• [What you have to do]
Return the entries below in their exact form, leaving the pictures out.

• [Stored items from a collection]
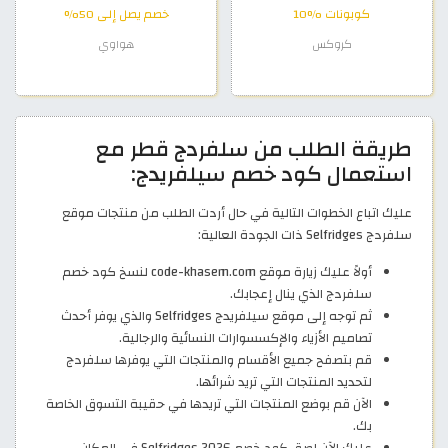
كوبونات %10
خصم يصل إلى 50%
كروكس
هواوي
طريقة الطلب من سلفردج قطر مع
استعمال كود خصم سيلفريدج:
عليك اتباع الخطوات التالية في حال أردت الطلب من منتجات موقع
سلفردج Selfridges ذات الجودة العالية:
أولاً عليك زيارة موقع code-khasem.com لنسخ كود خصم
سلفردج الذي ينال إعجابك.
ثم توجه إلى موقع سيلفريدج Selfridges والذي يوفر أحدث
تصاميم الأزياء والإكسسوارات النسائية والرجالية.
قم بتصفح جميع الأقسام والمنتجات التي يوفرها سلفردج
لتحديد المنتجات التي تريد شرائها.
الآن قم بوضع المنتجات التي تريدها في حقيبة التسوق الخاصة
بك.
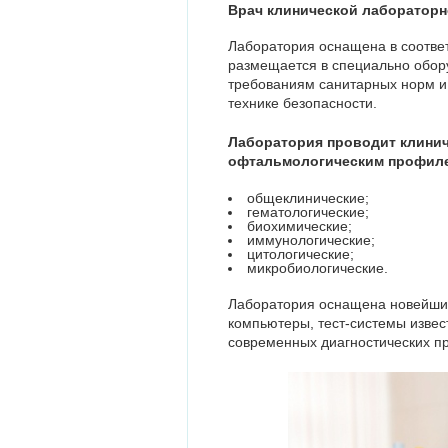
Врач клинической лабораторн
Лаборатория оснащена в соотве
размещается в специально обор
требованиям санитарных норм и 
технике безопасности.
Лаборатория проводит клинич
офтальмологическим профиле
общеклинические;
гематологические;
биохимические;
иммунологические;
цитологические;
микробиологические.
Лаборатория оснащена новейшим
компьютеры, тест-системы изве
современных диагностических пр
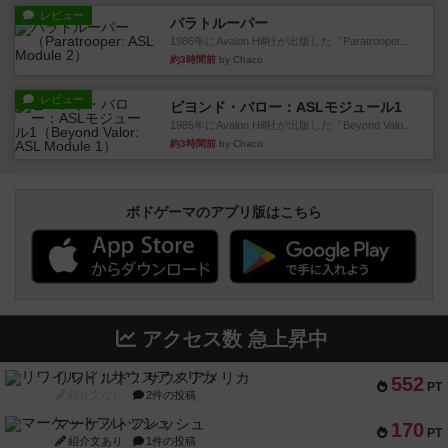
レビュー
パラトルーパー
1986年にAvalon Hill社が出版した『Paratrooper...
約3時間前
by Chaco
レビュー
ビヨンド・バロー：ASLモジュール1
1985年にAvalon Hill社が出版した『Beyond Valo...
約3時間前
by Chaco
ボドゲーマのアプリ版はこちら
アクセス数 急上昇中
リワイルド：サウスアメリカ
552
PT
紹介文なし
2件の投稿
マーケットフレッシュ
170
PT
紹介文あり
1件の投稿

• [Written solution]
كوبونات %10
خصم يصل إلى 50%
كروكس
هواوي
طريقة الطلب من سلفردج قطر مع
استعمال كود خصم سيلفريدج:
عليك اتباع الخطوات التالية في حال أردت الطلب من منتجات موقع
سلفردج Selfridges ذات الجودة العالية:
أولاً عليك زيارة موقع code-khasem.com لنسخ كود خصم
سلفردج الذي ينال إعجابك.
ثم توجه إلى موقع سيلفريدج Selfridges والذي يوفر أحدث
تصاميم الأزياء والإكسسوارات النسائية والرجالية.
قم بتصفح جميع الأقسام والمنتجات التي يوفرها سلفردج
لتحديد المنتجات التي تريد شرائها.
الآن قم بوضع المنتجات التي تريدها في حقيبة التسوق الخاصة
بك.
Врач клинической лабораторн
Лаборатория оснащена в соотве
размещается в специально обор
требованиям санитарных норм и 
технике безопасности.
Лаборатория проводит клинич
офтальмологическим профиле
общеклинические;
гематологические;
биохимические;
иммунологические;
цитологические;
микробиологические.
Лаборатория оснащена новейшим
компьютеры, тест-системы изве
современных диагностических пр
レビュー
パラトルーパー
1986年にAvalon Hill社が出版した『Paratrooper...
約3時間前
by Chaco
レビュー
ビヨンド・バロー：ASLモジュール1
1985年にAvalon Hill社が出版した『Beyond Valo...
約3時間前
by Chaco
ボドゲーマのアプリ版はこちら
アクセス数 急上昇中
リワイルド：サウスアメリカ
552
PT
紹介文なし
2件の投稿
マーケットフレッシュ
170
PT
紹介文あり
1件の投稿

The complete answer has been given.